START EXERCISE INPUTS

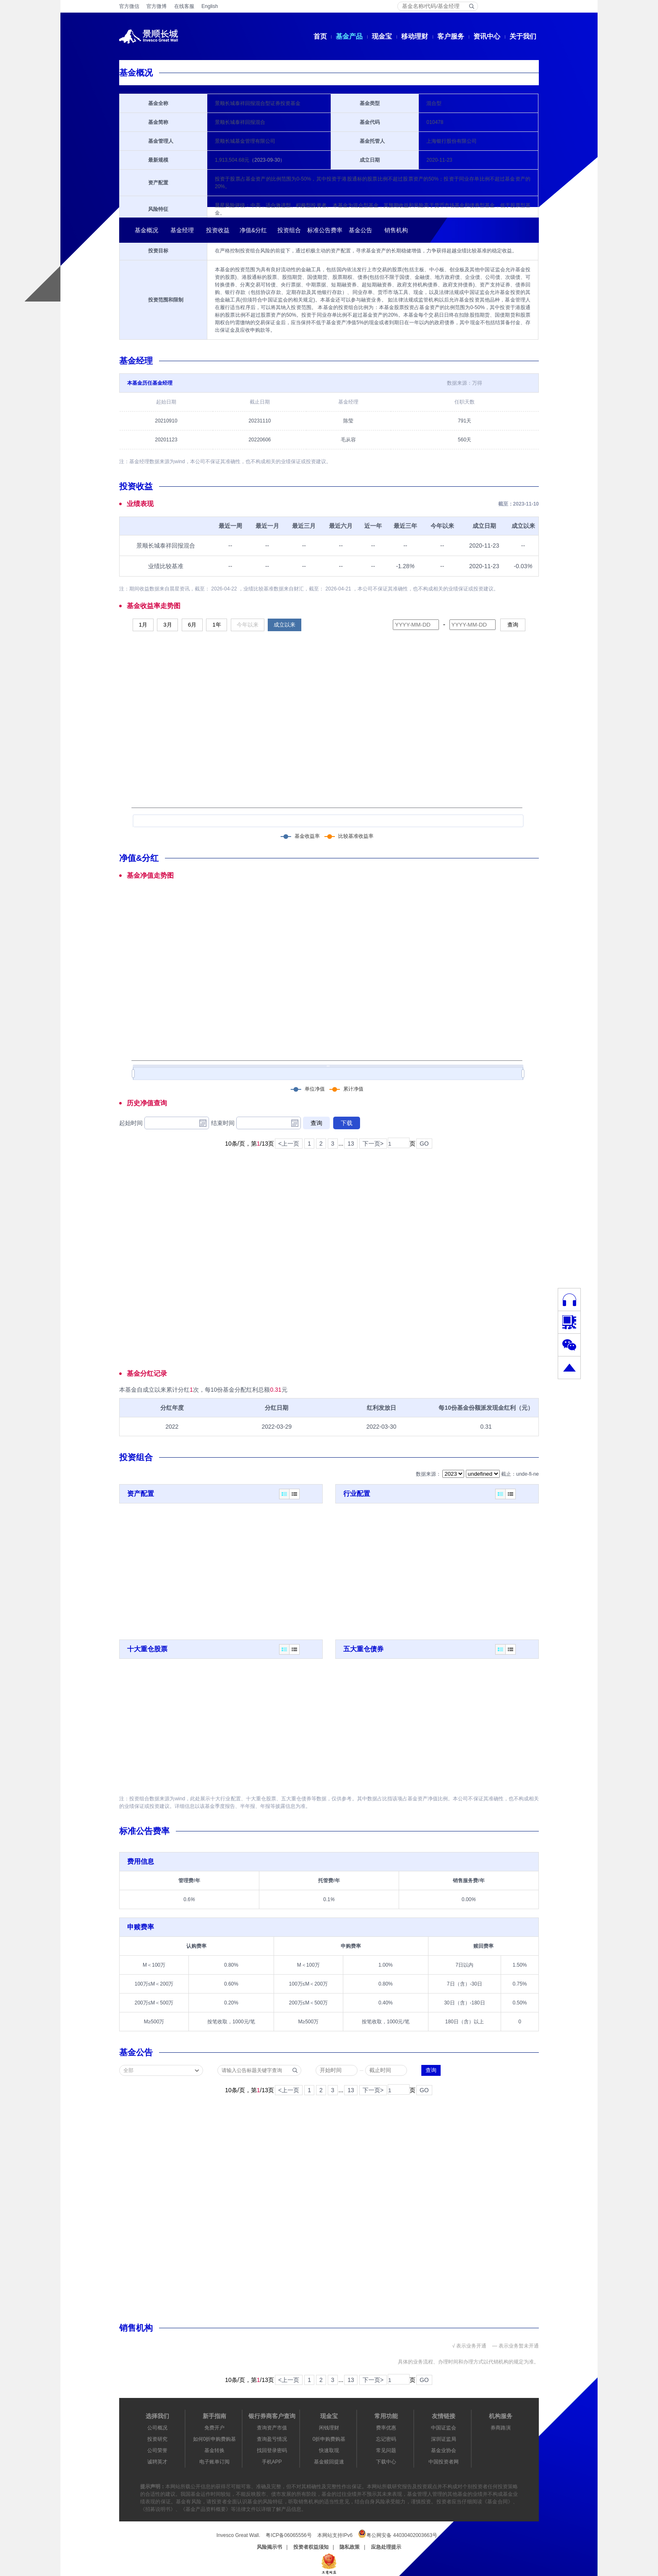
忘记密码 (386, 2439)
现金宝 (382, 36)
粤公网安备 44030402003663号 (397, 2533)
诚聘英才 (157, 2462)
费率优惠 (386, 2428)
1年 (216, 625)
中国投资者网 (443, 2462)
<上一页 (288, 1143)
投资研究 (157, 2439)
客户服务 (450, 36)
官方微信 (129, 6)
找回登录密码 (272, 2450)
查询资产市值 (272, 2428)
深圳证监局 (443, 2439)
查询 (512, 625)
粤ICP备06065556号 (288, 2535)
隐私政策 (349, 2547)
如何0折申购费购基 (214, 2439)
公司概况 (157, 2428)
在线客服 (184, 6)
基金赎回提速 (329, 2462)
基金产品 (349, 36)
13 (350, 1143)
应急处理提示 (386, 2547)
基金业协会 (443, 2450)
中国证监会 (443, 2428)
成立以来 (284, 625)
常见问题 (386, 2450)
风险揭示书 (269, 2547)
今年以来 (247, 625)
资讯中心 (486, 36)
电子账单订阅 (214, 2462)
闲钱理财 (329, 2428)
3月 (167, 625)
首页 (320, 36)
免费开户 (214, 2428)
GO (424, 1143)
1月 (143, 625)
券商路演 (501, 2428)
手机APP (272, 2462)
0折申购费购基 (329, 2439)
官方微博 (156, 6)
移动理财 (414, 36)
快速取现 (329, 2450)
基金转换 (214, 2450)
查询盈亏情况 (272, 2439)
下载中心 (386, 2462)
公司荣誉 (157, 2450)
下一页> (373, 1143)
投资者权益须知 (311, 2547)
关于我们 (522, 36)
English (209, 6)
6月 (192, 625)
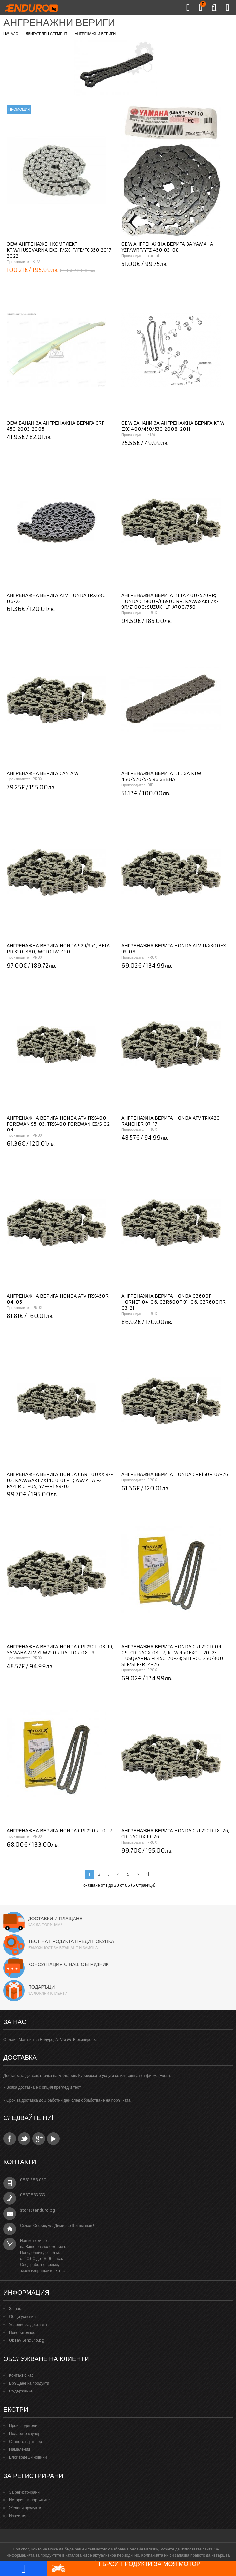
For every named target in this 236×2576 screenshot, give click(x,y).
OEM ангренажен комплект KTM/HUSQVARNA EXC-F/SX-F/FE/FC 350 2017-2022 (60, 250)
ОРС (218, 2549)
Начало (10, 33)
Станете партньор (25, 2441)
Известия (17, 2515)
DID (151, 785)
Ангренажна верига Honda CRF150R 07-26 (174, 1474)
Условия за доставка (28, 2324)
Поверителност (23, 2332)
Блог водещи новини (28, 2457)
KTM (36, 261)
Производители (23, 2425)
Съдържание (21, 2391)
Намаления (19, 2449)
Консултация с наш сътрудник (68, 1964)
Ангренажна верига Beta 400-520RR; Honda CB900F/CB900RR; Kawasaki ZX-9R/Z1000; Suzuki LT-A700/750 (170, 601)
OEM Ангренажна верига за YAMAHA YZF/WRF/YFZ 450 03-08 (167, 247)
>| (147, 1874)
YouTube (53, 2138)
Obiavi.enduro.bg (26, 2340)
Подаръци (41, 1987)
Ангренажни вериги (95, 33)
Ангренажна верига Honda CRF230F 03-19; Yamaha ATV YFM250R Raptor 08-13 (60, 1650)
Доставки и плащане (55, 1918)
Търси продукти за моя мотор (125, 2568)
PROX (152, 612)
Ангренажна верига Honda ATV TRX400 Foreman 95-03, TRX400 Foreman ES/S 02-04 (59, 1124)
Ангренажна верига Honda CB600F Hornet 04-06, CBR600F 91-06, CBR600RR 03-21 (173, 1302)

END EXERCISE INPUTS

### TASK ITEM
Looking at the records above, please work out how many lines contain "Honda" and state only that number.

### EXERCISE SOLUTION
5